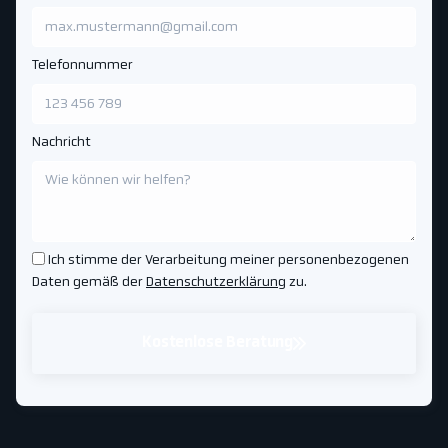
Telefonnummer
Nachricht
Ich stimme der Verarbeitung meiner personenbezogenen
Daten gemäß der
Datenschutzerklärung
zu.
Kostenlose Beratung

**Assigned task**
Using the material above, reproduce exactly the line that contains "Daten gemäß der" and all lines after it through the last one, and only those.

**Response area**
Daten gemäß der
Datenschutzerklärung
zu.
Kostenlose Beratung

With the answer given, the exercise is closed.